Strengths and limitations

We consecutively included neonates admitted to the NICU. Echocardiography and plasma samples were collected systematically very early in life and prior to the outcome of interest. BPD or death was used as the outcome rather than BPD because death is a competing outcome with BPD [46]. BPD was defined as need for supplemental oxygen or respiratory support by 36 weeks of postmenstrual age. Often ventilator support is used in the definition of BPD, but as none of the neonates needed mechanical ventilation at this point we reported also the need for supplemental oxygen and nCPAP.

Neonates that were diagnosed with BPD or died were born at a lower gestational age compared to neonates with no BPD. To make groups more comparable we made sub-analysis excluding neonates born before 26 gestational weeks and found that the association between BPD or death and plasma NT-proBNP was unchanged.

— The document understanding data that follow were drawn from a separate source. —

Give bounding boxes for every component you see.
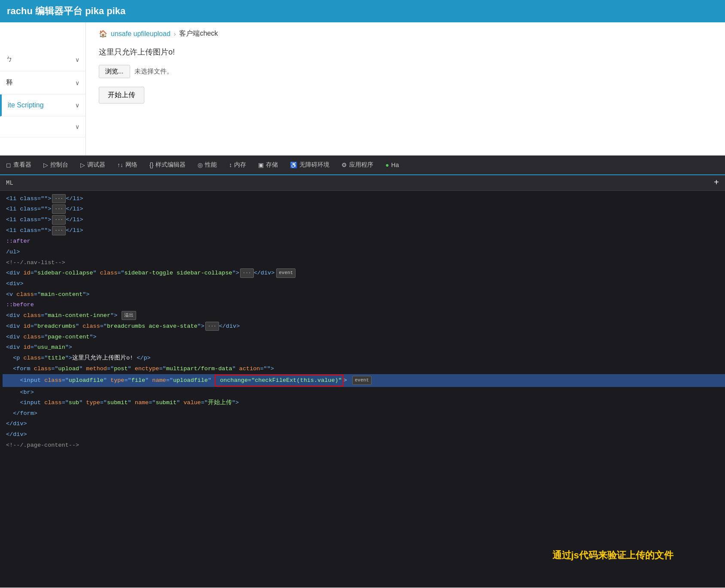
sidebar-item-xss[interactable]: ite Scripting ∨ xyxy=(0,94,85,116)
devtools-tab-debugger[interactable]: ▷ 调试器 xyxy=(74,155,111,174)
html-line-ul: /ul> xyxy=(3,247,725,257)
panel-header: ML + xyxy=(0,175,725,191)
devtools-tab-inspector[interactable]: ◻ 查看器 xyxy=(0,155,37,174)
html-line-1: <li class="">···</li> xyxy=(3,193,725,204)
devtools-tab-storage[interactable]: ▣ 存储 xyxy=(252,155,284,174)
style-icon: {} xyxy=(149,161,153,168)
html-line-div-close2: </div> xyxy=(3,430,725,440)
sidebar-item-1[interactable]: ㄅ ∨ xyxy=(0,48,85,71)
perf-icon: ◎ xyxy=(198,161,203,168)
html-line-input: <input class="uploadfile" type="file" na… xyxy=(3,374,725,387)
html-line-br: <br> xyxy=(3,387,725,398)
html-line-p: <p class="title">这里只允许上传图片o! </p> xyxy=(3,353,725,363)
apps-label: 应用程序 xyxy=(349,161,373,169)
ha-icon: ● xyxy=(385,161,389,168)
html-line-3: <li class="">···</li> xyxy=(3,215,725,225)
devtools-tab-apps[interactable]: ⚙ 应用程序 xyxy=(335,155,379,174)
ha-label: Ha xyxy=(391,161,399,168)
breadcrumb-link[interactable]: unsafe upfileupload xyxy=(111,30,171,38)
sidebar-empty-1 xyxy=(0,22,85,48)
html-line-form-close: </form> xyxy=(3,408,725,419)
html-line-comment2: <!--/.page-content--> xyxy=(3,440,725,451)
file-input-row: 浏览... 未选择文件。 xyxy=(99,65,712,78)
debugger-label: 调试器 xyxy=(87,161,105,169)
annotation-text: 通过js代码来验证上传的文件 xyxy=(552,549,673,562)
perf-label: 性能 xyxy=(205,161,217,169)
accessibility-icon: ♿ xyxy=(290,161,297,168)
console-label: 控制台 xyxy=(50,161,68,169)
sidebar-item-xss-label: ite Scripting xyxy=(8,101,44,109)
html-line-div1: <div> xyxy=(3,279,725,289)
top-bar: rachu 编辑器平台 pika pika xyxy=(0,0,725,22)
network-label: 网络 xyxy=(125,161,137,169)
upload-button[interactable]: 开始上传 xyxy=(99,87,144,104)
storage-icon: ▣ xyxy=(258,161,264,168)
panel-plus-button[interactable]: + xyxy=(714,178,719,188)
sidebar-item-2[interactable]: 释 ∨ xyxy=(0,71,85,94)
html-line-main: <v class="main-content"> xyxy=(3,289,725,300)
html-line-form: <form class="upload" method="post" encty… xyxy=(3,363,725,374)
html-content: <li class="">···</li> <li class="">···</… xyxy=(0,191,725,453)
page-title: 这里只允许上传图片o! xyxy=(99,47,712,57)
html-line-inner: <div class="main-content-inner"> 溢出 xyxy=(3,310,725,321)
debugger-icon: ▷ xyxy=(80,161,85,168)
chevron-icon-3: ∨ xyxy=(75,102,79,109)
browse-button[interactable]: 浏览... xyxy=(99,65,130,78)
html-line-comment1: <!--/.nav-list--> xyxy=(3,257,725,268)
apps-icon: ⚙ xyxy=(341,161,347,168)
main-layout: ㄅ ∨ 释 ∨ ite Scripting ∨ ∨ 🏠 unsafe upfil… xyxy=(0,22,725,155)
html-line-before: ::before xyxy=(3,300,725,311)
style-label: 样式编辑器 xyxy=(155,161,186,169)
breadcrumb-current: 客户端check xyxy=(179,29,218,38)
html-line-after: ::after xyxy=(3,236,725,247)
content-area: 🏠 unsafe upfileupload › 客户端check 这里只允许上传… xyxy=(86,22,725,155)
html-line-submit: <input class="sub" type="submit" name="s… xyxy=(3,398,725,408)
devtools-tab-ha[interactable]: ● Ha xyxy=(379,155,405,174)
chevron-icon-2: ∨ xyxy=(75,79,79,86)
panel-label: ML xyxy=(6,180,13,186)
accessibility-label: 无障碍环境 xyxy=(299,161,329,169)
home-icon: 🏠 xyxy=(99,30,107,38)
html-line-2: <li class="">···</li> xyxy=(3,204,725,215)
sidebar-item-2-label: 释 xyxy=(6,78,13,87)
memory-icon: ↕ xyxy=(229,161,232,168)
devtools-tab-accessibility[interactable]: ♿ 无障碍环境 xyxy=(284,155,335,174)
chevron-icon-1: ∨ xyxy=(75,56,79,63)
breadcrumb: 🏠 unsafe upfileupload › 客户端check xyxy=(99,29,712,38)
devtools-tab-perf[interactable]: ◎ 性能 xyxy=(192,155,223,174)
html-line-usu: <div id="usu_main"> xyxy=(3,342,725,353)
console-icon: ▷ xyxy=(43,161,48,168)
sidebar: ㄅ ∨ 释 ∨ ite Scripting ∨ ∨ xyxy=(0,22,86,155)
breadcrumb-separator: › xyxy=(174,30,176,37)
no-file-label: 未选择文件。 xyxy=(134,67,173,76)
top-bar-title: rachu 编辑器平台 pika pika xyxy=(7,5,125,18)
sidebar-item-4[interactable]: ∨ xyxy=(0,116,85,137)
html-line-page-content: <div class="page-content"> xyxy=(3,332,725,342)
storage-label: 存储 xyxy=(266,161,278,169)
sidebar-item-1-label: ㄅ xyxy=(6,55,13,64)
html-line-breadcrumbs: <div id="breadcrumbs" class="breadcrumbs… xyxy=(3,321,725,332)
inspector-icon: ◻ xyxy=(6,161,11,168)
devtools-panel: ML + <li class="">···</li> <li class="">… xyxy=(0,175,725,588)
html-line-div-close1: </div> xyxy=(3,419,725,430)
network-icon: ↑↓ xyxy=(117,161,123,168)
html-line-sidebar: <div id="sidebar-collapse" class="sideba… xyxy=(3,268,725,279)
devtools-tab-network[interactable]: ↑↓ 网络 xyxy=(111,155,143,174)
devtools-bar: ◻ 查看器 ▷ 控制台 ▷ 调试器 ↑↓ 网络 {} 样式编辑器 ◎ 性能 ↕ … xyxy=(0,155,725,175)
devtools-tab-memory[interactable]: ↕ 内存 xyxy=(223,155,252,174)
html-line-4: <li class="">···</li> xyxy=(3,225,725,236)
memory-label: 内存 xyxy=(234,161,246,169)
devtools-tab-style[interactable]: {} 样式编辑器 xyxy=(143,155,192,174)
devtools-tab-console[interactable]: ▷ 控制台 xyxy=(37,155,74,174)
inspector-label: 查看器 xyxy=(13,161,31,169)
chevron-icon-4: ∨ xyxy=(75,123,79,130)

In 26 neonates that had an echocardiography we did not obtain plasma samples. This was in some cases due to the order for the blood samples not being communicated but may possibly also have been related to neonates that were not stable enough for blood sampling and could thus affect generalizability. In five neonates plasma NT-proBNP was above the detection limit of 70,000 ng/l they were in the analysis set to the value of 70,000 ng/l. All of these neonates died or had BPD by 36 weeks of postmenstrual age.

Conclusion

We found increased NT-proBNP levels as early as day three of life to be associated with an increased risk of BPD or death. The strongest association was found in neonates with a clinically significant PDA; however, it was also present in neonates with no PDA. The association remained unchanged after adjusting for PDA diameter, LA:Ao-ratio and perinatal characteristics suggesting that NT-proBNP may be helpful in PDA treatment selection and as an early marker of BPD in very preterm neonates.